2.1 ASIP Design Phases

The design of an ASIP is a highly complex task requiring diverse skills in different areas. The design process can be separated into four interrelated phases (Fig. 2.1):

![ASIP design phases](image)

**Architecture exploration**: The target application is mapped onto a processor architecture in an iterative process that is repeated until a best fit between architecture and application is obtained. According to Amdahl’s law [88], the application’s hot spots need to be optimized to achieve high performance.
improvements, and hence constitute promising candidates for dedicated hardware support and custom instructions. In order to identify those hot spots, profiling tools such as in [148, 203] are employed. Based on this hardware/software partitioning the instruction-set architecture (ISA) is defined in a second step. Afterward, the micro-architecture needs to be designed that implements the ISA. The whole process requires an architecture-specific set of software development tools (compiler, assembler, linker, simulator, and profiler). Unfortunately, every change to the architecture specification requires a complete new set of software development tools.

Architecture implementation: The specified processor is converted into a synthesizable hardware description language (HDL) model. For this purpose, languages such as VHDL [121] or Verilog [120] are employed. This model can then be further used for a standard synthesis flow (e.g., design compiler [250]). With this additional transformation, quite naturally, considerable consistency problems can arise between the architecture specification, the software development tools, and the hardware implementation.

Software application design: Software designers need a set of production-quality software development tools for efficient application design.
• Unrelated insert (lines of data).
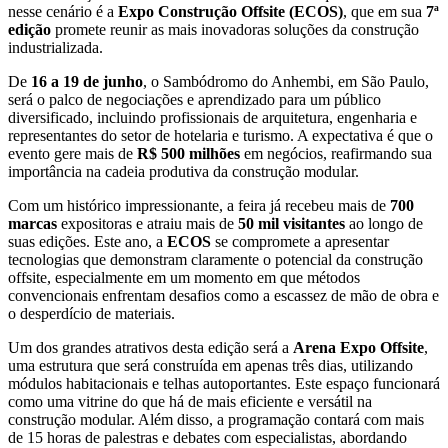
nesse cenário é a
Expo Construção Offsite (ECOS)
, que em sua
7ª
edição
promete reunir as mais inovadoras soluções da construção
industrializada.
De
16 a 19 de junho
, o Sambódromo do Anhembi, em São Paulo,
será o palco de negociações e aprendizado para um público
diversificado, incluindo profissionais de arquitetura, engenharia e
representantes do setor de hotelaria e turismo. A expectativa é que o
evento gere mais de
R$ 500 milhões
em negócios, reafirmando sua
importância na cadeia produtiva da construção modular.
Com um histórico impressionante, a feira já recebeu mais de
700
marcas
expositoras e atraiu mais de
50 mil visitantes
ao longo de
suas edições. Este ano, a
ECOS
se compromete a apresentar
tecnologias que demonstram claramente o potencial da construção
offsite, especialmente em um momento em que métodos
convencionais enfrentam desafios como a escassez de mão de obra e
o desperdício de materiais.
Um dos grandes atrativos desta edição será a
Arena Expo Offsite
,
uma estrutura que será construída em apenas três dias, utilizando
módulos habitacionais e telhas autoportantes. Este espaço funcionará
como uma vitrine do que há de mais eficiente e versátil na
construção modular. Além disso, a programação contará com mais
de 15 horas de palestras e debates com especialistas, abordando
However, the demands of the software application designer and the hardware processor designer place different requirements on software development tools. For example, the processor designer needs a cycle/phase-accurate simulator for hardware–software partitioning and profiling, which is very accurate, but inevitably slow. The application designer in contrast demands more simulation speed than accuracy. At this point, the complete set of software development tools is usually re-implemented by hand, which leads to consistency problems.

System integration and verification: The designed ASIP must be integrated into a system simulation environment of the entire SoC for verification. Since the interaction of all SoC components may have an impact on the processor performance, this provides more accurate results as compared to an instruction-set simulator. However, in order to integrate the software simulator, co-simulation interfaces must be developed. Again, manual modifications of the interfaces are required with each change of the architecture.

In traditional ASIP design, these phases are processed sequentially and are assigned to different design groups each with expert knowledge in the respective field. Design automation – if available at all – is mostly limited to the individual phases. Moreover, results in one phase may impose modifications in other phases. As a result, the complexity of design team interactions and communications necessary to successfully undertake a SoC-based design is a significant time-consuming factor. What makes this even more challenging is the large number of design alternatives that need to be weighted against each other. Consequently, the designer’s productivity becomes the vital factor for successful products due to the complexity and tight time-to-market constraints. As a result, there is a strong interest in comprehensive design methodologies for efficient embedded processor optimization and exploration.
Much of the functionality in a SoC is implemented in software due to a number of reasons: the flexibility of software offers wide design reuse (to reduce NRE costs) and compatibility across applications. It is conjectured that the amount of software in embedded systems roughly doubles every 2 years [85]. As a result, a rapidly increasing amount of software has to be validated and/or developed. This involves not only essential hardware drivers but also complete operating systems. Furthermore, new applications, exploiting the new hardware capabilities, need to be developed before the end products based on the SoC can be sold.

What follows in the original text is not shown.